▶ [EXERCISE] Write out the records that appear below, verbatim and complete, but without pictures.

----

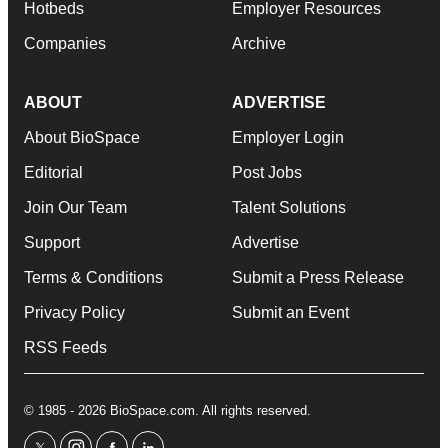
Hotbeds
Employer Resources
Companies
Archive
ABOUT
ADVERTISE
About BioSpace
Employer Login
Editorial
Post Jobs
Join Our Team
Talent Solutions
Support
Advertise
Terms & Conditions
Submit a Press Release
Privacy Policy
Submit an Event
RSS Feeds
© 1985 - 2026 BioSpace.com. All rights reserved.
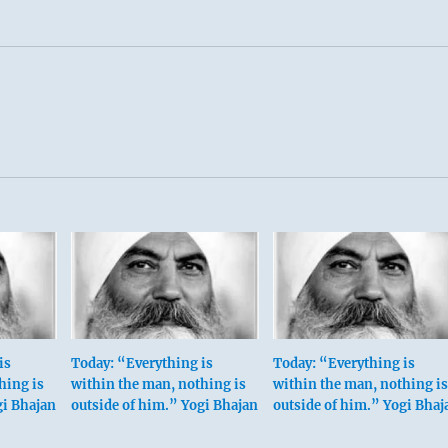
is
Today: “Everything is
Today: “Everything is
hing is
within the man, nothing is
within the man, nothing is
gi Bhajan
outside of him.” Yogi Bhajan
outside of him.” Yogi Bhaj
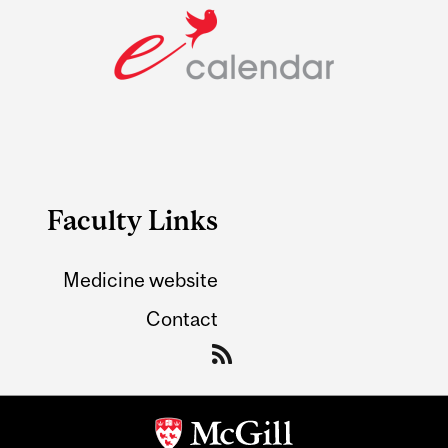
Faculty Links
Medicine website
Contact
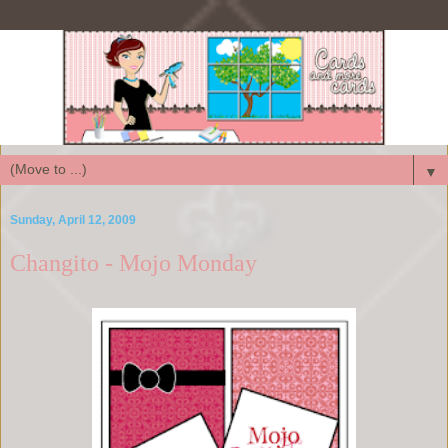
▼
Sunday, April 12, 2009
Changito - Mojo Monday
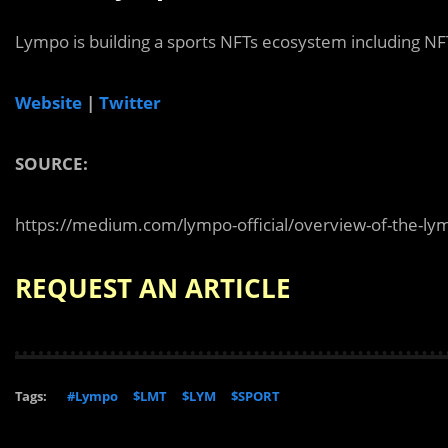
Lympo is building a sports NFTs ecosystem including NFT
Website
|
Twitter
SOURCE:
https://medium.com/lympo-official/overview-of-the-ly
REQUEST AN ARTICLE
Tags:
#Lympo
$LMT
$LYM
$SPORT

----

▶ [ANSWER SECTION]
Hotbeds
Employer Resources
Companies
Archive
ABOUT
ADVERTISE
About BioSpace
Employer Login
Editorial
Post Jobs
Join Our Team
Talent Solutions
Support
Advertise
Terms & Conditions
Submit a Press Release
Privacy Policy
Submit an Event
RSS Feeds
© 1985 - 2026 BioSpace.com. All rights reserved.
is
Today: “Everything is
Today: “Everything is
hing is
within the man, nothing is
within the man, nothing is
gi Bhajan
outside of him.” Yogi Bhajan
outside of him.” Yogi Bhaj
Faculty Links
Medicine website
Contact
▼
Sunday, April 12, 2009
Changito - Mojo Monday
Lympo is building a sports NFTs ecosystem including NFT
Website
|
Twitter
SOURCE:
https://medium.com/lympo-official/overview-of-the-ly
REQUEST AN ARTICLE
Tags:
#Lympo
$LMT
$LYM
$SPORT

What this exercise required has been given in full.